I Interview Playwrights Part 535: David Gaitán

David Gaitán

Hometown: Mexico City

Current Town: Mexico City

Q:  What are you working on now?

A:  I'm writing a play for a specific group of actors; the peculiar thing (for me, at least) is that their average age is 75. I've always worked with people around my age... I’m writing a play based on the idea of randomness; I’ve seen this done on stage many times, but not often as an experiment that departs from the script itself. 

Q:  Tell me, if you will, a story from your childhood that explains who you are as a writer or as a person.

A:  I was born with a deformity in my legs. I had two surgeries in order to correct this; later on, I used special shoes until I turned 6. During that time, my parents would make sure that my special shoes (up to the knees) were not seen (by me or the rest of the kids), so that nobody could identify me as handicapped. Along with this, I was encouraged to do everything... walk, run, jump, play soccer, dance... 
Eat the whole cake.
  Now, I work as an actor, playwright, and director.  Many times, simultaneously.

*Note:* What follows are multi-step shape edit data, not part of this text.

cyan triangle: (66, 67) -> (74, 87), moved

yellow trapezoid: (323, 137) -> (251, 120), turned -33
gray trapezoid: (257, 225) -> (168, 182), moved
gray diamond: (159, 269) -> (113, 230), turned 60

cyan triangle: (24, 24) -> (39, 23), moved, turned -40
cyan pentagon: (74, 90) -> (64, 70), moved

Q:  If you could change one thing about theater, what would it be?

A:  I would make it for free.
 And somehow manage to pay everybody in the play.

Q:  Who are or were your theatrical heroes?

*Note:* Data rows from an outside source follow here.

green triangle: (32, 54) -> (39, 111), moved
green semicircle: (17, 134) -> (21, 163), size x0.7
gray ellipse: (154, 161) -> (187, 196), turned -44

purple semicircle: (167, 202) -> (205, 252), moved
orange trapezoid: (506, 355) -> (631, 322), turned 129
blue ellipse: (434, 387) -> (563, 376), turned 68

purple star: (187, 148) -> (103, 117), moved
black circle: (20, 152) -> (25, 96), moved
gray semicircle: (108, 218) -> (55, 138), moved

A:  They've been changing lately.
I began with the obvious, classic ones: Shakespeare, etc.
Then it changed to my direct teachers.
Now, I don't know.
I would think that my heroes are my closest friends, those who are trying to understand theater in a different way.

Q:  What kind of theater excites you?

A:  That which that suggests a different way of doing things.  Given that theater is a system in itself, I admire those who manipulate the system in order to create something new, to make the spectator's experience evolve.

Q:  What advice do you have for playwrights just starting out?

A:  Learn the technique.
Then, go against it.
But first, learn it.

Q:  Plugs, please:

A:  In New York, at The Lark, Saturday, December 8, a reading of Leakages and Anticoagulants, translated by Julián Mesri and directed by Mallory Catlett.

In Mexico City I will be acting in Disertaciones Sobre Un Charco, written by Edgar Chías, directed by David Jiménez. I will also be acting in El Camino del Insecto, which I wrote, also directed by David Jiménez. Both these plays are produced and performed by our company, Ocho Metros Cúbicos.